Le paragraphe 4(b) des Principes directeurs prévoit que chacune des circonstances mentionnées ci-après de manière non exhaustive, peut démontrer un enregistrement ou une utilisation de mauvaise foi d’un nom de domaine tel que prévu au paragraphe 4(a)(iii) des Principes directeurs, si la Commission administrative les considère comme prouvées:

(i) circonstances indiquant que le nom de domaine a été enregistré ou acquis (par le défendeur) essentiellement dans le but de vendre, louer ou céder de toute autre manière l’enregistrement du nom de domaine au requérant qui est le propriétaire de la marque commerciale ou de la marque de service, ou à un concurrent de ce plaignant, à titre onéreux pour une contrepartie dépassant vos débours documentés liés directement au nom de domaine; ou

(ii) le nom de domaine a été enregistré (par le défendeur) dans le but d’empêcher le propriétaire de la marque commerciale ou de la marque de service de refléter la marque dans un nom de domaine correspondant, dans la mesure où (le défendeur a) adopté un comportement de ce type; ou

(iii) le nom de domaine a été enregistré (par le défendeur) essentiellement pour interrompre l’activité d’un concurrent; ou

(iv) en utilisant le nom de domaine, (le défendeur a) essayé intentionnellement d’attirer, à des fins commerciales, des utilisateurs d’Internet sur le site Internet (du défendeur) ou toute autre destination en ligne en créant un risque de confusion avec la marque du requérant quant à la source, au parrainage, à l’affiliation ou à l’approbation du site Internet (du défendeur) ou destination en ligne ou d’un produit ou d’un service offert sur celui-ci.

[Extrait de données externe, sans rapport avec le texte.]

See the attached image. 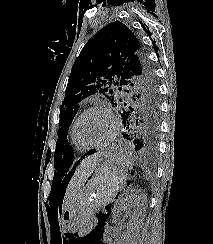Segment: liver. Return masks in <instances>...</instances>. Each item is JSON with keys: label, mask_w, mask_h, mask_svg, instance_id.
I'll return each instance as SVG.
<instances>
[{"label": "liver", "mask_w": 213, "mask_h": 244, "mask_svg": "<svg viewBox=\"0 0 213 244\" xmlns=\"http://www.w3.org/2000/svg\"><path fill=\"white\" fill-rule=\"evenodd\" d=\"M106 153H95L87 158H85L80 165L76 168L65 194L63 201V210L67 209L70 201L73 199L79 188L87 181V179L93 173L96 168L100 158Z\"/></svg>", "instance_id": "6515ba94"}]
</instances>
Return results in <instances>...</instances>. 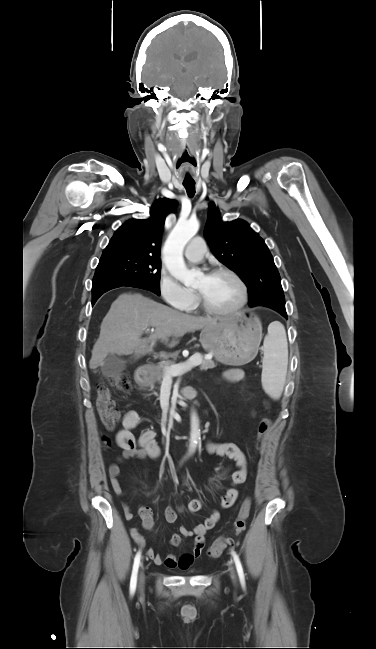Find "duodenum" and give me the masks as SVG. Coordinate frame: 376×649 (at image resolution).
<instances>
[{"mask_svg": "<svg viewBox=\"0 0 376 649\" xmlns=\"http://www.w3.org/2000/svg\"><path fill=\"white\" fill-rule=\"evenodd\" d=\"M148 375H149V368L147 366H141L136 371V382L138 384L146 383V381L148 379ZM183 395L186 396V397H189V398L192 397V395L190 394V391H189L188 388H185L183 390Z\"/></svg>", "mask_w": 376, "mask_h": 649, "instance_id": "1", "label": "duodenum"}]
</instances>
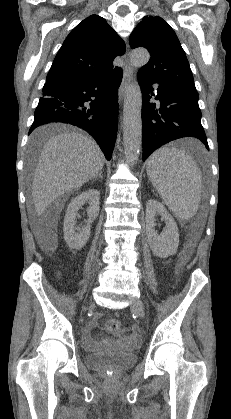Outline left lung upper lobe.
Masks as SVG:
<instances>
[{
	"instance_id": "obj_1",
	"label": "left lung upper lobe",
	"mask_w": 231,
	"mask_h": 419,
	"mask_svg": "<svg viewBox=\"0 0 231 419\" xmlns=\"http://www.w3.org/2000/svg\"><path fill=\"white\" fill-rule=\"evenodd\" d=\"M132 48L145 47L149 62L138 73L159 84L195 90L186 54L173 29L158 16H145L130 35Z\"/></svg>"
}]
</instances>
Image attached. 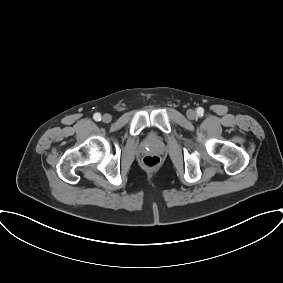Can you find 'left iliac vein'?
<instances>
[{"label": "left iliac vein", "instance_id": "left-iliac-vein-1", "mask_svg": "<svg viewBox=\"0 0 283 283\" xmlns=\"http://www.w3.org/2000/svg\"><path fill=\"white\" fill-rule=\"evenodd\" d=\"M186 114H187V117L190 120H193V119L196 118V112L194 110H192V109H189Z\"/></svg>", "mask_w": 283, "mask_h": 283}]
</instances>
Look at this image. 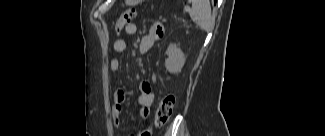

Compte tenu de la réputation du Requérant, le Défendeur connaissait probablement l’existence de la marque du Requérant au moment de l’enregistrement du nom de domaine litigieux. La Commission administrative considère donc que le nom de domaine litigieux a été enregistré de mauvaise foi par le Défendeur.

S’agissant de l’utilisation du nom de domaine litigieux par le Défendeur, la Commission administrative estime que l’utilisation du nom de domaine litigieux dirigeant vers une page parking avec des liens publicitaires pointant vers des sites Internet de bénévolat (c’est-à-dire le secteur d’activité du Requérant), même s’il s’agit de liens automatiquement créés, constitue une conduite de mauvaise foi pour en tirer profit, en créant un risque de confusion parmi les Internautes, selon les sections 2.9 et 3.5 de la Synthèse de l’OMPI, version 3.0.

Dès lors, selon la Commission administrative, la mauvaise foi du Défendeur est établie tant au niveau de l’enregistrement que de l’utilisation du nom de domaine litigieux, conformément au paragraphe 4(a)(iii) des Principes directeurs.

7. Décision

Pour les raisons exposées ci-dessus, et conformément aux paragraphes 4(i) des Principes directeurs et 15 des Règles d’application, la Commission administrative ordonne que le nom de domaine litigieux <restoducoeur.org> soit transféré au Requérant.